Como tantas outras vezes, lembro-me de uma lição que aprendi há muito tempo. No final da década de 1960, participei de um encontro na Europa com alguns representantes da Frente de Libertação Nacional do Vietnã do Sul (o ’Vietcongue’, no jargão americano). Foi durante o breve período de intensa oposição aos terríveis crimes dos EUA na Indochina. Alguns jovens ficaram tão enfurecidos que pensaram que a reação era a única resposta adequada às monstruosidades que aconteciam: quebrar janelas na rua principal, bombardear uma instalação do Corpo de Treinamento de Oficiais da Reserva. Qualquer outra coisa equivalia a ser cúmplice de crimes terríveis. Os vietnamitas viam as coisas de forma muito diferente. Eles se opuseram fortemente a todas essas medidas. Eles apresentaram seu modelo de protesto efetivo: algumas mulheres em oração silenciosa nos túmulos de soldados americanos mortos no Vietnã. Eles não estavam interessados ​​no que os americanos que se opunham à guerra faziam para se sentirem justos e respeitáveis. Eles queriam sobreviver.

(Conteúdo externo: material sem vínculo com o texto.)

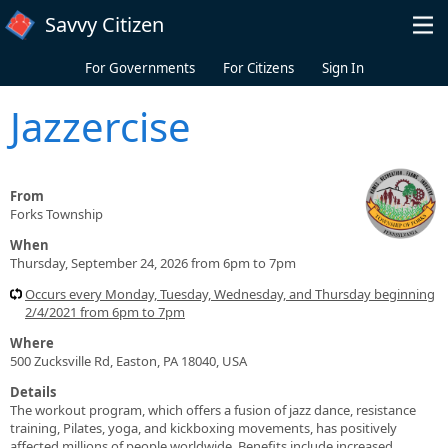
Skip to main content
Savvy Citizen
For Governments
For Citizens
Sign In
Jazzercise
From
Forks Township
When
Thursday, September 24, 2026 from 6pm to 7pm
Occurs every Monday, Tuesday, Wednesday, and Thursday beginning
2/4/2021 from 6pm to 7pm
Where
500 Zucksville Rd, Easton, PA 18040, USA
Details
The workout program, which offers a fusion of jazz dance, resistance
training, Pilates, yoga, and kickboxing movements, has positively
affected millions of people worldwide. Benefits include increased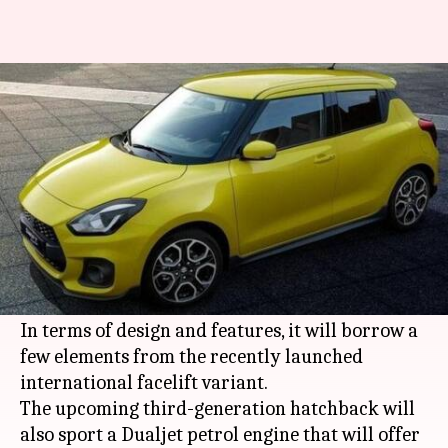
Maruti Swift (facelift) to get an
enhanced Dualjet petrol engine
By
Jun 22, 2020
06:09 pm
Rohit Chatterjee
What's the story
Maruti Suzuki
is working on a new version of
the
Swift
that is expected to arrive in India in
the third quarter of 2020.
In terms of design and features, it will borrow a
few elements from the recently launched
international facelift variant.
The upcoming third-generation hatchback will
also sport a Dualjet petrol engine that will offer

É uma lição que ouvi muitas vezes, de uma forma ou de outra, das vítimas de sofrimentos horríveis no hemisfério sul, o principal alvo da violência imperial. Uma lição que devemos levar a sério, adaptada às circunstâncias. Hoje, isso significa um esforço para entender por que essa tragédia ocorreu e o que poderia ter sido feito para evitá-la, e aplicar essas lições ao que vem depois.

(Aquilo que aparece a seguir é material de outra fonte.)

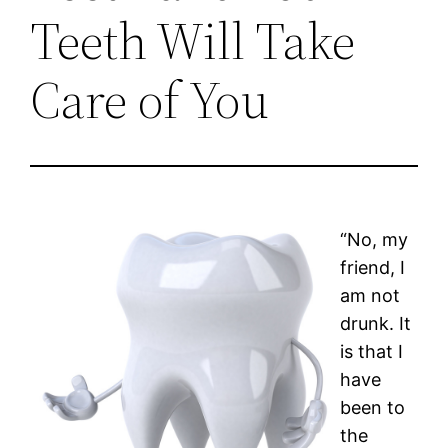
Teeth Will Take
Care of You
“No, my
friend, I
am not
drunk. It
is that I
have
been to
the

A questão vai fundo. Não há tempo para discutir este assunto de vital importância aqui, mas, uma e outra vez, a reação a uma crise real ou imaginária tem sido puxar a arma em vez do ramo de oliveira. É quase uma ação reflexa, e as consequências geralmente são terríveis para as vítimas tradicionais. Sempre vale a pena tentar entender, antecipar um pouco as possíveis consequências da ação ou da inação. São truísmos, é claro, mas vale a pena insistir porque são facilmente descartados em momentos de explosão justificada.

Que opções existem?

As opções deixadas após a invasão são assustadoras. O menos ruim é o apoio às opções diplomáticas que ainda existem na esperança de alcançar um resultado semelhante ao que era muito provável de ser alcançado há alguns dias: a neutralização da Ucrânia ao estilo austríaco, uma versão do federalismo de Minsk II . Muito mais difícil de conseguir agora. E – necessariamente – com uma rota de fuga para Putin, ou o resultado será ainda mais terrível para a Ucrânia e para o mundo inteiro, talvez além do inimaginável.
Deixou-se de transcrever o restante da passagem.